> [Action item]
Return each line of the records holding the string "thumbnail".

[Page segmentation data]
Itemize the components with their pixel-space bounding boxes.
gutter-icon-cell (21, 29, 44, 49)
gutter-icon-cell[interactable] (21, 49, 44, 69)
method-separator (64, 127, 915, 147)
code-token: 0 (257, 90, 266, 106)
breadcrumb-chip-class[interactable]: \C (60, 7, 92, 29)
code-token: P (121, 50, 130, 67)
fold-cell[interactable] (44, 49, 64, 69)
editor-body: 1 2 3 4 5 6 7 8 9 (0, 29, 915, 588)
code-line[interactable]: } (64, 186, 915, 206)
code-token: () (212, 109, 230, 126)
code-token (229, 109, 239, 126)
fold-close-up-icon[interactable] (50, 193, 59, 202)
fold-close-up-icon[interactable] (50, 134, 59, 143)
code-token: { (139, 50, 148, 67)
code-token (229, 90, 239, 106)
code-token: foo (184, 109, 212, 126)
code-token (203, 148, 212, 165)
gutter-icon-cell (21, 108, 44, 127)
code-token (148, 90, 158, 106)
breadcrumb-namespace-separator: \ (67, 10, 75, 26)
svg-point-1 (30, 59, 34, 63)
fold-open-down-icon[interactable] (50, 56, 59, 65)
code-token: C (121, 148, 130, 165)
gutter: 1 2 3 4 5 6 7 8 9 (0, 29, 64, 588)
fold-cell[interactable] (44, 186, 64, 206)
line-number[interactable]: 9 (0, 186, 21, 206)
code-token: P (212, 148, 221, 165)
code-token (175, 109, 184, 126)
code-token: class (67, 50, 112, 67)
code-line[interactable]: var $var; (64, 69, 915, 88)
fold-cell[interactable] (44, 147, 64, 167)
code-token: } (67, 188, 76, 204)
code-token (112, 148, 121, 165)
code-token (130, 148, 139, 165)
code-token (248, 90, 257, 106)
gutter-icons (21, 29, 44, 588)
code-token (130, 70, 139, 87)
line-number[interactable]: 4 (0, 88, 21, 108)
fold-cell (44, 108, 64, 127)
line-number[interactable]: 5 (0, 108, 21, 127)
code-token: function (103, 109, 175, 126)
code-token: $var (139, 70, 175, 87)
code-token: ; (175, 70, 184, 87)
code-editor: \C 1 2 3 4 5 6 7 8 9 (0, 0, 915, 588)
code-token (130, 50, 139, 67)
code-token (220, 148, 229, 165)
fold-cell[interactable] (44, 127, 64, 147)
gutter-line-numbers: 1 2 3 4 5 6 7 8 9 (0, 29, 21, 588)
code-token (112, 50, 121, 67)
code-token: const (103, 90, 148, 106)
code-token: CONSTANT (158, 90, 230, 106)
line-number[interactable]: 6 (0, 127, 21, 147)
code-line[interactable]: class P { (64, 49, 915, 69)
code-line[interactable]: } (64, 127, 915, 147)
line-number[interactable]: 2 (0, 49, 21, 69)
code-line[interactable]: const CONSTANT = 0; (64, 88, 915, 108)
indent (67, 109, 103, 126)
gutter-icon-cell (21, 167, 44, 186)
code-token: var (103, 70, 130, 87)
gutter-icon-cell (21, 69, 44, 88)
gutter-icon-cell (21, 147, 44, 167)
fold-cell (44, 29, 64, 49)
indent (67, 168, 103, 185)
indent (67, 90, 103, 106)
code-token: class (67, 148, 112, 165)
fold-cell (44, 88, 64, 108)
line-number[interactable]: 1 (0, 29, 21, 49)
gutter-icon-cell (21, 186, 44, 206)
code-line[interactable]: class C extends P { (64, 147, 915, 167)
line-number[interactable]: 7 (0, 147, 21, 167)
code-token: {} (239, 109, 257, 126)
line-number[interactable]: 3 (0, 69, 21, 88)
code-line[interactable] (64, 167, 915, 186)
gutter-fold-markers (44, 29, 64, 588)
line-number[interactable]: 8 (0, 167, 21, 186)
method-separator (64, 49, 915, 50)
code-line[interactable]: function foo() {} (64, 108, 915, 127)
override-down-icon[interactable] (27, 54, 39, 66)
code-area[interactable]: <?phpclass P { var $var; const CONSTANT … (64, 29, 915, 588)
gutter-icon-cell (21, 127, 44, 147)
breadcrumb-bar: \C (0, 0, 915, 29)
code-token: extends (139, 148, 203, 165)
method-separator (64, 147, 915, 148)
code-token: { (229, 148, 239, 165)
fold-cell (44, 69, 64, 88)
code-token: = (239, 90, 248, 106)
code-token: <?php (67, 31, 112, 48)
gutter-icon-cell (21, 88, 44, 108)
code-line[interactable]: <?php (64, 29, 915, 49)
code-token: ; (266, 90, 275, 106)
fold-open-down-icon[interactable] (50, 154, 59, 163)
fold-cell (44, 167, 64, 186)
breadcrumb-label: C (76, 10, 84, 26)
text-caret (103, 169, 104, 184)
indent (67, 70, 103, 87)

--

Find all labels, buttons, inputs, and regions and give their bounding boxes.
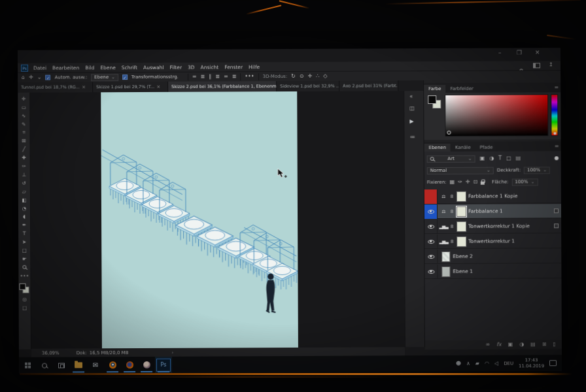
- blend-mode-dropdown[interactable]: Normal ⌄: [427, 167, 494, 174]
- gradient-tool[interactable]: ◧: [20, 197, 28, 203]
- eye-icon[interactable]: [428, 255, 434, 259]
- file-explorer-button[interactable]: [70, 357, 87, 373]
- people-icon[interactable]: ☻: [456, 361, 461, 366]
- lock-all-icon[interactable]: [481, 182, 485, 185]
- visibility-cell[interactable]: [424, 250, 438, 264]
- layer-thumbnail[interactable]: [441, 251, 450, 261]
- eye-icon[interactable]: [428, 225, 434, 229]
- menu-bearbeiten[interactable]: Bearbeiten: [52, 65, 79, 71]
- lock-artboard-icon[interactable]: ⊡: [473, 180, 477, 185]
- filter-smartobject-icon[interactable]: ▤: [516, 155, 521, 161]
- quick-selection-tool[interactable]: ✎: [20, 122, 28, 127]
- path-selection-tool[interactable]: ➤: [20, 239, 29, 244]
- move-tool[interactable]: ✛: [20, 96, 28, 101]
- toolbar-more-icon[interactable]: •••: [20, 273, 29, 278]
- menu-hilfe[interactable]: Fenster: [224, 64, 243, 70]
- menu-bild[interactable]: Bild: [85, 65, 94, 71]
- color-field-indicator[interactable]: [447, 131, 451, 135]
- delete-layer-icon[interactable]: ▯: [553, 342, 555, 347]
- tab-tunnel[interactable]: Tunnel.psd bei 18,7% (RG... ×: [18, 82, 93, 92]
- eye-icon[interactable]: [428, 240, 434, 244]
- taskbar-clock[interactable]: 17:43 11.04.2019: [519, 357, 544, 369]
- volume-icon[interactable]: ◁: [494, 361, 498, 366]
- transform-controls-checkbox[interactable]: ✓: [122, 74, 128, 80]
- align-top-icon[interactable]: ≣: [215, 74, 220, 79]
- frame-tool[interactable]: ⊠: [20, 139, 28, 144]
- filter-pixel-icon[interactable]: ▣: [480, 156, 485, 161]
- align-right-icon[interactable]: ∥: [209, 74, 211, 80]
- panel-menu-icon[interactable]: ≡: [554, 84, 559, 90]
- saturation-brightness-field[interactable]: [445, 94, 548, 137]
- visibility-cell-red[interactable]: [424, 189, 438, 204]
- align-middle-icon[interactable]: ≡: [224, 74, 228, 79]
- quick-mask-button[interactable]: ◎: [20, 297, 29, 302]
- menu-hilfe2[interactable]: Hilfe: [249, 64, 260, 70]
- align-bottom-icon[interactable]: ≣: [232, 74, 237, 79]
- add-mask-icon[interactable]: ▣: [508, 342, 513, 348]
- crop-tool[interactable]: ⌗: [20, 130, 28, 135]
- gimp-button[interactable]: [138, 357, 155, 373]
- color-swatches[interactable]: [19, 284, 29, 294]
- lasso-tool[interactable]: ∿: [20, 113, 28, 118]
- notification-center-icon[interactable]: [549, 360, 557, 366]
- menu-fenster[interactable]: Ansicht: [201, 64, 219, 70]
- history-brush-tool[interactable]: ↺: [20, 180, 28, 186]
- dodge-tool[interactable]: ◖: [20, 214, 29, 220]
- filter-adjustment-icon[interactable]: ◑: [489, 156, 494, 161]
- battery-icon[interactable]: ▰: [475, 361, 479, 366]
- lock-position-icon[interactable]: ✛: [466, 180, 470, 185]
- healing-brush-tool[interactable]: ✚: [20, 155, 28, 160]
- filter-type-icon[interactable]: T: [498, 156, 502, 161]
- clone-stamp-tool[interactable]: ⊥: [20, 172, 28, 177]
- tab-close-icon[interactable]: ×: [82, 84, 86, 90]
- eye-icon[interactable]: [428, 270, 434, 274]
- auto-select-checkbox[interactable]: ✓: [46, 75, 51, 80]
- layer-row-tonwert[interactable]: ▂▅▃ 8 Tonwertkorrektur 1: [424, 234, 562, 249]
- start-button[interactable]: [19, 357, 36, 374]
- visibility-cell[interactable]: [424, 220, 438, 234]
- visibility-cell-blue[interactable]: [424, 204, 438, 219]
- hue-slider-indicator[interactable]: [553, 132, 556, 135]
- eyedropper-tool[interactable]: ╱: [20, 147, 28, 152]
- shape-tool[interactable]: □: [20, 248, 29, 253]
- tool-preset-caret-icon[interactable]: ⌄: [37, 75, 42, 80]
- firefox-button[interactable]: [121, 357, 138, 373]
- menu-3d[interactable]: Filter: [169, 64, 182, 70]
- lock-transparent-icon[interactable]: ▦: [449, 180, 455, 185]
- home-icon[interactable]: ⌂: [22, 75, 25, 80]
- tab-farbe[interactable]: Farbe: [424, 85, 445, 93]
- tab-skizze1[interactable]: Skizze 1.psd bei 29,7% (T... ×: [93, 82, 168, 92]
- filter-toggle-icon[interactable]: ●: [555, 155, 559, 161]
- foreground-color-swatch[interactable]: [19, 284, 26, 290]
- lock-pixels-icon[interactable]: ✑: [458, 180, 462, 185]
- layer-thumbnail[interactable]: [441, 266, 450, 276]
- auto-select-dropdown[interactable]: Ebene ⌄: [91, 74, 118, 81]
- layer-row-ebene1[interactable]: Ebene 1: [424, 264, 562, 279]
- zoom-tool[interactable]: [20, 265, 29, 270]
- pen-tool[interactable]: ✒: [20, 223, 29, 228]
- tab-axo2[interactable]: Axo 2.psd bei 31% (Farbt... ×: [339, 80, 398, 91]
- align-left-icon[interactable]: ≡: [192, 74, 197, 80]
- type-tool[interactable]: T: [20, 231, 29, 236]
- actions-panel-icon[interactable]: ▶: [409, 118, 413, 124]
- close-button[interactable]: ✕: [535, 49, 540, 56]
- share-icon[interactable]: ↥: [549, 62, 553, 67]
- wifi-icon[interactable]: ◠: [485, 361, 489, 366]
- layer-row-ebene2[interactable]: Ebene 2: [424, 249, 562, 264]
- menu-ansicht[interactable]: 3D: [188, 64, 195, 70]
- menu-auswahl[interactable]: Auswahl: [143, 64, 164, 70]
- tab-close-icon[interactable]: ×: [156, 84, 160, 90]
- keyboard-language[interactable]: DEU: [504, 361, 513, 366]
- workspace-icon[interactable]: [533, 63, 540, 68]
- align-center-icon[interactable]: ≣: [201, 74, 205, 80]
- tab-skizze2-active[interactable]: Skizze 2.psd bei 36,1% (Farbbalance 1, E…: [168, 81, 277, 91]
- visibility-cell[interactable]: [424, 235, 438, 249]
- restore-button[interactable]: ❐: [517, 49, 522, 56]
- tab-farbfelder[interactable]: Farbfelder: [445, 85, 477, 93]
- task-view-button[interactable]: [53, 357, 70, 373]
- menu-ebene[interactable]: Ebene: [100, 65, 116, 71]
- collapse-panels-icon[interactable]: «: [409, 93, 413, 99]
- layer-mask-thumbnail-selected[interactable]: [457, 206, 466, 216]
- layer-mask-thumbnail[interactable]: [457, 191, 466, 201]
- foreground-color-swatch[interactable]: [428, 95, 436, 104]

> [The completed task]
- layer-thumbnail[interactable]: [441, 251, 450, 261]
- layer-thumbnail[interactable]: [441, 266, 450, 276]
- layer-mask-thumbnail-selected[interactable]: [457, 206, 466, 216]
- layer-mask-thumbnail[interactable]: [457, 191, 466, 201]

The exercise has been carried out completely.